The obvious context, one that never gets mentioned as far as I can tell in mainstream media coverage, is the increasing inaccessibility of oil. After all, these dubious drilling technologies would not be necessary if one just had to stick a pipe down into the soil of, say, Texas or California. No, most of the easily accessible oil is now controlled by national oil companies such as Saudi Aramco and Petróleos de Venezuela. Big private companies like BP, Shell, Exxon, and Chevron are now forced to search for oil in increasingly difficult and dangerous places. This is why the Deepwater Horizon tragedy happened.
And things are not going to get any better. In an article published last summer, with the ominous title “It’s Official – the Era of Cheap Oil is Over,” political scientist Michael T. Klare documented the latest report published by the U.S. Department of Energy’s Energy Information Administration (IEA), the International Energy Outlook (IEO). This report is the gold standard in terms of assessments of global energy supplies.
Guess what the 2009 IEO report predicted?: a sharp drop in projected future world oil output and a corresponding increase in reliance on so-called unconventional fuels – oil sands, shale oil, biofuels, and, you guessed it, ultra-deep soil.
The costs of exploiting such unconventional fuels are now clear to see in the oil shoals which are fouling more and more of the Gulf of Mexico. The gathering political firestorm is likely to make such operations increasingly difficult to carry out – at least one would hope so. But where are we going to get the energy we need for our increasingly power-hungry culture?
The answer would seem to be a swift, government-leveraged transition to renewable energy forms. Indeed, in previous pieces I’ve argued that this is precisely what the Gulf spill should help prompt, if anything positive can come out of such an environmental and economic catastrophe.

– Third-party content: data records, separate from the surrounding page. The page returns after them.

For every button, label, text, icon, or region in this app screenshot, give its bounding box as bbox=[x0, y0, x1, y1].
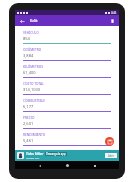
staticText: VEHÍCULO bbox=[23, 31, 39, 35]
button[interactable]: KILÓMETROS bbox=[19, 63, 115, 78]
button[interactable]: Back bbox=[36, 162, 43, 169]
button[interactable]: Delete bbox=[108, 17, 116, 25]
button[interactable]: PRECIO bbox=[19, 114, 115, 129]
button[interactable]: Abrir bbox=[105, 153, 117, 158]
staticText: 5,461 bbox=[23, 138, 34, 143]
staticText: Google Play bbox=[26, 156, 40, 159]
staticText: PRECIO bbox=[23, 116, 35, 120]
staticText: RENDIMIENTO bbox=[23, 133, 46, 137]
staticText: 2,601 bbox=[23, 121, 34, 126]
staticText: ODÓMETRO bbox=[23, 48, 42, 52]
button[interactable]: Home bbox=[64, 162, 71, 169]
button[interactable]: VEHÍCULO bbox=[19, 29, 115, 44]
staticText: Descarga la app bbox=[46, 152, 66, 156]
staticText: COMBUSTIBLE bbox=[23, 99, 46, 103]
staticText: COSTO TOTAL bbox=[23, 82, 44, 86]
staticText: $14,1030 bbox=[23, 87, 41, 92]
staticText: KILÓMETROS bbox=[23, 65, 44, 69]
button[interactable]: Recents bbox=[91, 162, 98, 169]
button[interactable]: COSTO TOTAL bbox=[19, 80, 115, 95]
button[interactable]: RENDIMIENTO bbox=[19, 131, 115, 146]
staticText: 61,400 bbox=[23, 70, 36, 75]
button[interactable]: Save bbox=[105, 137, 114, 146]
staticText: 4:46 bbox=[111, 11, 117, 15]
staticText: 3,884 bbox=[23, 53, 34, 58]
staticText: Edit bbox=[30, 18, 38, 24]
staticText: 6,177 bbox=[23, 104, 34, 109]
staticText: 854 bbox=[23, 36, 30, 41]
button[interactable]: COMBUSTIBLE bbox=[19, 97, 115, 112]
button[interactable]: Back bbox=[18, 17, 26, 25]
staticText: Video Editor bbox=[26, 152, 44, 156]
button[interactable]: ODÓMETRO bbox=[19, 46, 115, 61]
button[interactable]: Video Editor bbox=[15, 150, 119, 161]
staticText: Abrir bbox=[108, 154, 115, 158]
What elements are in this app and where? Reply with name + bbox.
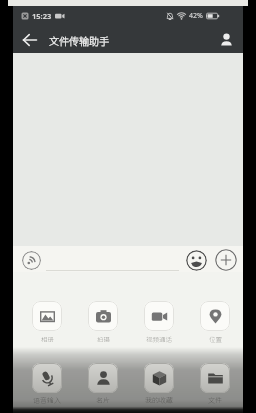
button[interactable] xyxy=(22,251,41,270)
staticText: 语音输入 xyxy=(33,395,61,405)
staticText: 相册 xyxy=(41,334,54,343)
button[interactable] xyxy=(144,363,174,393)
button[interactable] xyxy=(215,249,237,271)
staticText: 15:23 xyxy=(32,11,52,21)
button[interactable] xyxy=(32,363,62,393)
button[interactable] xyxy=(200,301,230,331)
button[interactable] xyxy=(13,26,47,53)
button[interactable] xyxy=(32,301,62,331)
button[interactable] xyxy=(88,363,118,393)
button[interactable] xyxy=(209,26,243,53)
staticText: 拍摄 xyxy=(97,334,110,343)
button[interactable] xyxy=(88,301,118,331)
button[interactable] xyxy=(144,301,174,331)
staticText: 视频通话 xyxy=(146,334,172,343)
button[interactable] xyxy=(186,250,207,271)
staticText: 位置 xyxy=(209,334,222,343)
staticText: 我的收藏 xyxy=(145,395,173,405)
staticText: 文件 xyxy=(208,395,222,405)
staticText: 名片 xyxy=(96,395,110,405)
staticText: 42% xyxy=(189,11,203,21)
staticText: 文件传输助手 xyxy=(49,33,109,47)
button[interactable] xyxy=(200,363,230,393)
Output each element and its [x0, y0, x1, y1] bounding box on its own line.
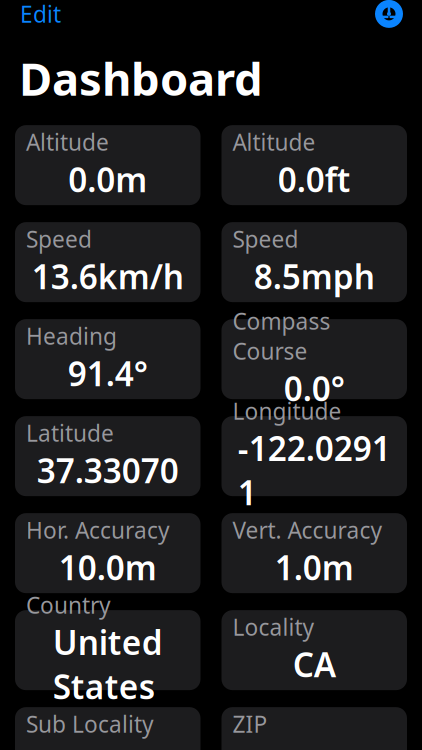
staticText: Locality — [232, 612, 314, 642]
button[interactable]: ZIP — [222, 707, 407, 750]
staticText: Heading — [26, 321, 117, 351]
staticText: Altitude — [232, 127, 316, 157]
button[interactable]: Heading — [15, 319, 200, 399]
button[interactable]: Settings — [372, 0, 406, 31]
staticText: Longitude — [232, 396, 342, 426]
staticText: Sub Locality — [26, 709, 154, 739]
button[interactable]: Longitude — [222, 416, 407, 496]
button[interactable]: Hor. Accuracy — [15, 513, 200, 593]
staticText: 8.5mph — [254, 254, 375, 298]
staticText: Compass Course — [232, 306, 330, 366]
button[interactable]: Altitude — [15, 125, 200, 205]
staticText: 0.0° — [284, 366, 345, 410]
button[interactable]: Country — [15, 610, 200, 690]
staticText: Dashboard — [19, 48, 263, 108]
staticText: Latitude — [26, 418, 114, 448]
staticText: 13.6km/h — [32, 254, 184, 298]
staticText: 0.0m — [68, 157, 147, 201]
button[interactable]: Latitude — [15, 416, 200, 496]
staticText: Vert. Accuracy — [232, 515, 382, 545]
button[interactable]: Vert. Accuracy — [222, 513, 407, 593]
staticText: Edit — [20, 0, 61, 29]
button[interactable]: Speed — [222, 222, 407, 302]
button[interactable]: Edit — [16, 0, 65, 34]
staticText: ZIP — [232, 709, 268, 739]
staticText: United States — [53, 620, 163, 708]
staticText: CA — [293, 642, 336, 686]
staticText: 10.0m — [59, 545, 157, 589]
staticText: -122.02911 — [238, 426, 391, 514]
staticText: Speed — [232, 224, 298, 254]
button[interactable]: Locality — [222, 610, 407, 690]
button[interactable]: Sub Locality — [15, 707, 200, 750]
staticText: Country — [26, 590, 111, 620]
staticText: 0.0ft — [278, 157, 351, 201]
button[interactable]: Speed — [15, 222, 200, 302]
staticText: Speed — [26, 224, 92, 254]
button[interactable]: Altitude — [222, 125, 407, 205]
staticText: 91.4° — [68, 351, 148, 395]
staticText: 37.33070 — [37, 448, 179, 492]
button[interactable]: Compass Course — [222, 319, 407, 399]
staticText: Altitude — [26, 127, 109, 157]
staticText: Hor. Accuracy — [26, 515, 170, 545]
staticText: 1.0m — [275, 545, 354, 589]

And yet it would be naive to assume that we can simply substitute wind, wave, and solar power for fossil fuels like coal and oil. Searching for a Miracle, a report published recently by the San Francisco-based International Forum on Globalization, argues that no combination of alternative energy systems can replace fossil fuels. If fossil fuels and high-quality uranium ores are depleting rapidly, and unconventional sources such as oil shale, tar sands, and biofuels suffer from low or negative net energy gain (meaning that we have to put more energy into extracting them than they produce at the end of the day), alternative energy sources are no panacea either. They do provide clean energy, but their supply is intermittent (the sun doesn’t always shine, after all, nor does the wind always blow), they are often located in remote places (how do we get power from the wind-swept Great Plains to cities on the two coasts in the U.S., for example?), and they simply don’t offer the scale necessary to run anything approaching 20th century industrial civilization.
So the inevitable upshot of this analysis is that business as usual is no longer possible. The mantra of growth which mainstream economists and politicians recite like zombies is totally untenable. We need to prepare societies for a dramatic shift in consumption patterns and lifestyle expectations. This could be a very positive transition given the level of alienation and exploitation (not to mention increasingly strident racism) that characterizes globalized neoliberal capitalism. But it could also provoke vertiginously increased forms of xenophobia, political backlash, and incipient fascism.
The sooner we begin preparing for this great transition, the more likely we are to weather it without political chaos setting in.